We buried her on a mountainside near a fruit farm and put up a simple piece of wood to mark the spot. “Here lies Miyoko Ishikawa,” it said. My father couldn’t speak. He just sighed with grief.

When we got back to our house, the villagers who’d had helped carry her coffin as far as the mountainside were there, partaking enthusiastically of the food and drink that Eiko had provided. It made me sick. When my mother was alive, they never gave her the time of day. Now, here they were, eating and drinking in honor of her death. I couldn’t bear the hypocrisy of their actions—why didn’t they just go and dance on her grave?

I went back to my mother’s resting place. I lit a cigarette and placed it on her grave instead of incense. And I sang a children’s song that my mother used to sing to me called “Red Dragonfly.” She would sing it while looking up at the sky, saying that only the sky connected her to her mother country. She always cried when she sang it. I could barely get out the words through my sobs. Overwhelmed by grief and despair, I wanted to sink into the ground with her.

Life went on. It wasn’t the same, but my father, my youngest sister, Masako, my son, and I remained together. Masako became a farm laborer. My father, nearing sixty at the time, was still in charge of the boiler in a fruit-processing factory. Meanwhile, I continued my work on the farm.

We usually got up at five o’clock. For breakfast, we ate Chinese cabbage that we grew in our garden. It was boiled in water and thickened with cornstarch. Sounds pretty ghastly, right? It was.

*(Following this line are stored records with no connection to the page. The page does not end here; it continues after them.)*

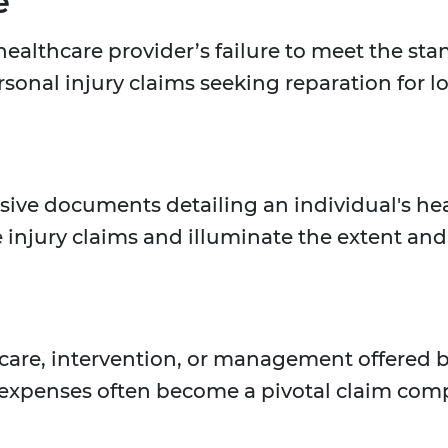
e
ealthcare provider’s failure to meet the sta
rsonal injury claims seeking reparation for l
ve documents detailing an individual's healt
e injury claims and illuminate the extent and 
 care, intervention, or management offered b
its expenses often become a pivotal claim com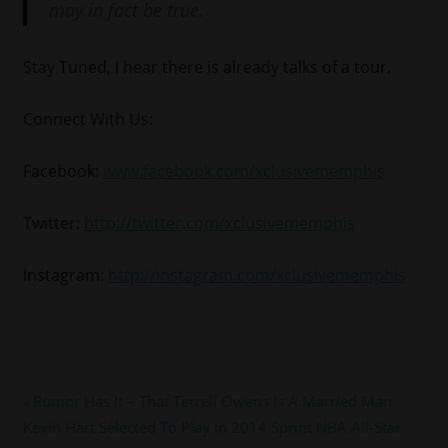
may in fact be true.
Stay Tuned, I hear there is already talks of a tour.
Connect With Us:
Facebook:
www.facebook.com/xclusivememphis
Twitter:
http://twitter.com/xclusivememphis
Instagram:
http://instagram.com/xclusivememphis
#lilboosie
Post
Previous
Rumor Has It – That Terrell Owens Is A Married Man
Next
Post:
Kevin Hart Selected To Play In 2014 Sprint NBA All-Star
navigation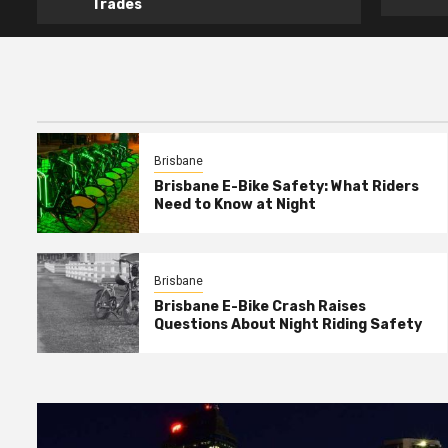
Trades
Brisbane
Brisbane E-Bike Safety: What Riders
Need to Know at Night
Brisbane
Brisbane E-Bike Crash Raises
Questions About Night Riding Safety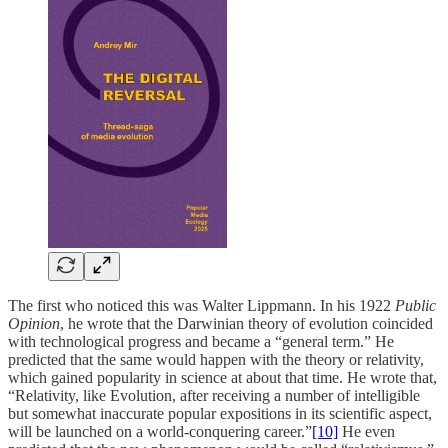
The first who noticed this was Walter Lippmann. In his 1922
Public
Opinion
, he wrote that the Darwinian theory of evolution coincided
with technological progress and became a “general term.” He
predicted that the same would happen with the theory or relativity,
which gained popularity in science at about that time. He wrote that,
“Relativity, like Evolution, after receiving a number of intelligible
but somewhat inaccurate popular expositions in its scientific aspect,
will be launched on a world-conquering career.”
[10]
He even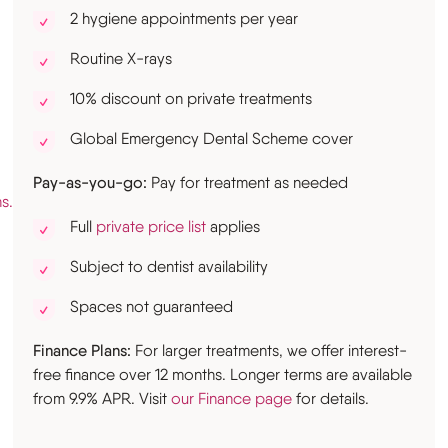
2 hygiene appointments per year
Routine X-rays
10% discount on private treatments
Global Emergency Dental Scheme cover
Pay-as-you-go:
Pay for treatment as needed
s.uk
Full
private price list
applies
Subject to dentist availability
Spaces not guaranteed
Finance Plans:
For larger treatments, we offer interest-
free finance over 12 months. Longer terms are available
from 9.9% APR. Visit
our Finance page
for details.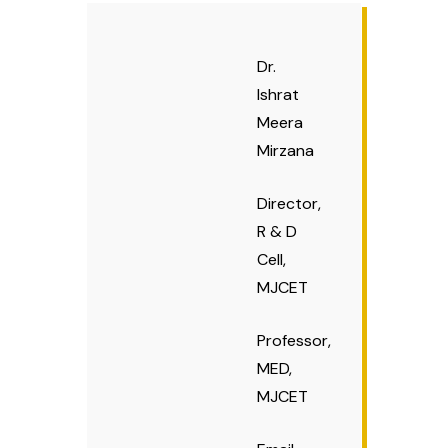
ME Structural Engineering
BE Mechanical Engineering
ME Embedded Systems & VLSI Design
Dr.
Ishrat
Meera
Mirzana
Director,
R & D
Cell,
MJCET
Professor,
MED,
MJCET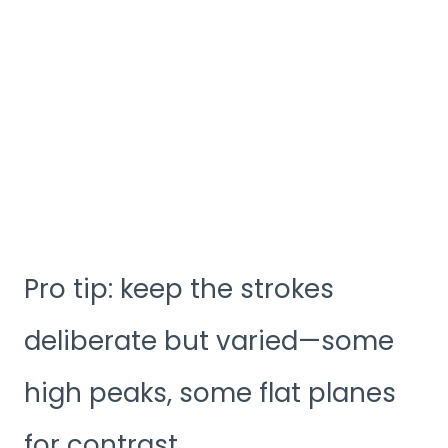
Pro tip: keep the strokes
deliberate but varied—some
high peaks, some flat planes
for contrast.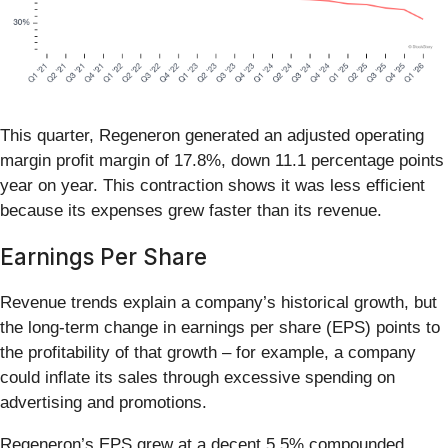
This quarter, Regeneron generated an adjusted operating
margin profit margin of 17.8%, down 11.1 percentage points
year on year. This contraction shows it was less efficient
because its expenses grew faster than its revenue.
Earnings Per Share
Revenue trends explain a company’s historical growth, but
the long-term change in earnings per share (EPS) points to
the profitability of that growth – for example, a company
could inflate its sales through excessive spending on
advertising and promotions.
Regeneron’s EPS grew at a decent 5.5% compounded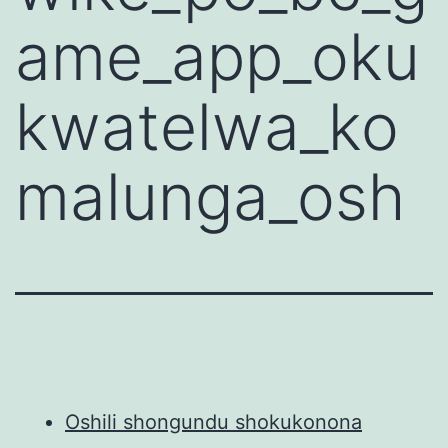
ame_app_oku
kwatelwa_ko
malunga_osh
Oshili shongundu shokukonona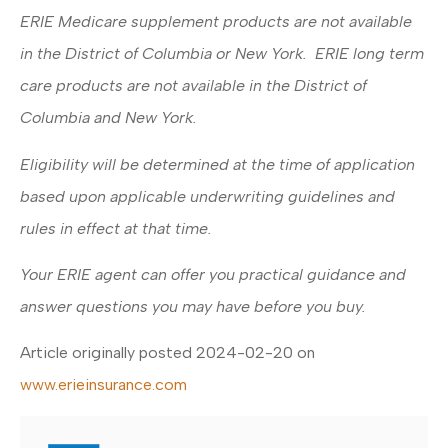
ERIE Medicare supplement products are not available
in the District of Columbia or New York. ERIE long term
care products are not available in the District of
Columbia and New York.
Eligibility will be determined at the time of application
based upon applicable underwriting guidelines and
rules in effect at that time.
Your ERIE agent can offer you practical guidance and
answer questions you may have before you buy.
Article originally posted
2024-02-20
on
www.erieinsurance.com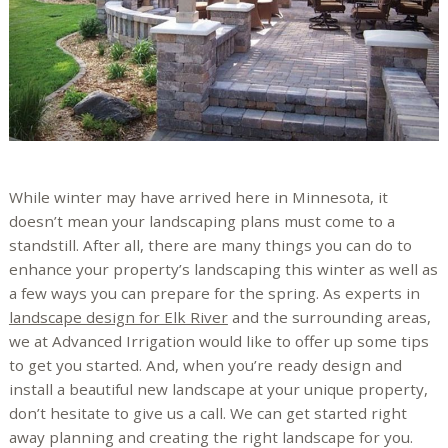
While winter may have arrived here in Minnesota, it
doesn’t mean your landscaping plans must come to a
standstill. After all, there are many things you can do to
enhance your property’s landscaping this winter as well as
a few ways you can prepare for the spring. As experts in
landscape design for Elk River
and the surrounding areas,
we at Advanced Irrigation would like to offer up some tips
to get you started. And, when you’re ready design and
install a beautiful new landscape at your unique property,
don’t hesitate to give us a call. We can get started right
away planning and creating the right landscape for you.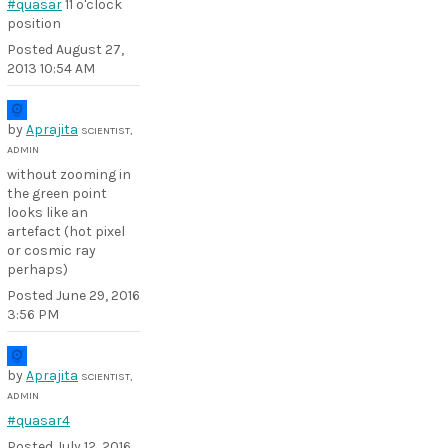
#quasar
11 o'clock
position
Posted
August 27,
2013 10:54 AM
by
Aprajita
SCIENTIST,
ADMIN
without zooming in
the green point
looks like an
artefact (hot pixel
or cosmic ray
perhaps)
Posted
June 29, 2016
3:56 PM
by
Aprajita
SCIENTIST,
ADMIN
#quasar4
Posted
July 12, 2016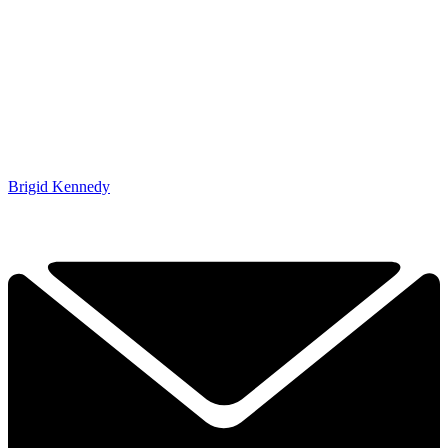
Brigid Kennedy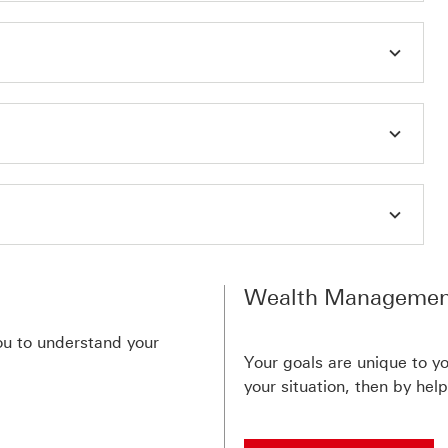
Wealth Managemen
you to understand your
Your goals are unique to yo
your situation, then by hel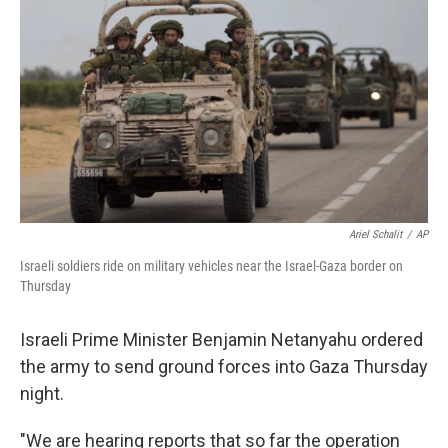
o
r
I
y
k
n
Ariel Schalit
/
AP
Israeli soldiers ride on military vehicles near the Israel-Gaza border on
Thursday
Israeli Prime Minister Benjamin Netanyahu ordered
the army to send ground forces into Gaza Thursday
night.
"We are hearing reports that so far the operation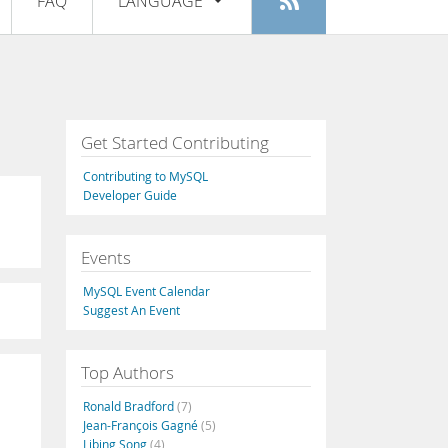
FAQ
LANGUAGE
Login
|
Register
English
Deutsch
Español
Get Started Contributing
Français
Contributing to MySQL
Italiano
Developer Guide
日本語
Events
Русский
MySQL Event Calendar
Português
Suggest An Event
中文
Top Authors
Ronald Bradford
(7)
Jean-François Gagné
(5)
Libing Song
(4)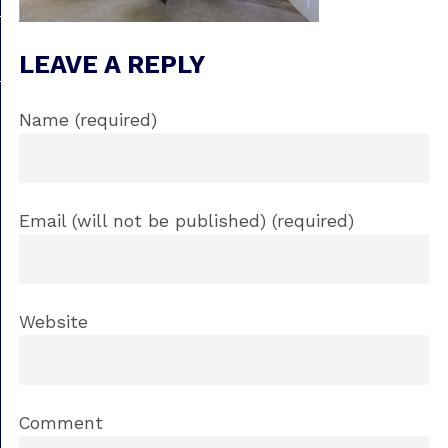
LEAVE A REPLY
Name (required)
Email (will not be published) (required)
Website
Comment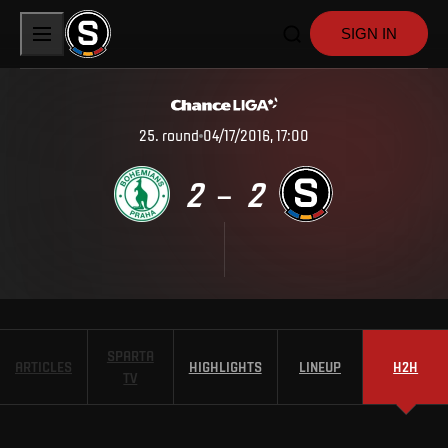
SIGN IN
25
.
round
04/17/2016, 17:00
2
2
–
SPARTA
ARTICLES
HIGHLIGHTS
LINEUP
H2H
TV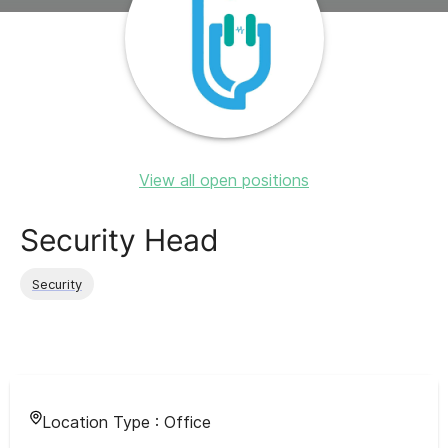
View all open positions
Security Head
Security
Location Type :
Office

But if we could get down a bowlful of the stuff, it made our stomachs feel full.

My father used to leave the house first. Then I’d carry my son off to try to find someone who could breast-feed him. I’d go from house to house, asking for help. I couldn’t pay anything, so all I could do was hope to find some kindhearted soul. People sometimes shouted at me. I burned with shame, but what else could I do? Let him starve? So I never gave up. After that, I’d take him to the day nursery at the farm and start work.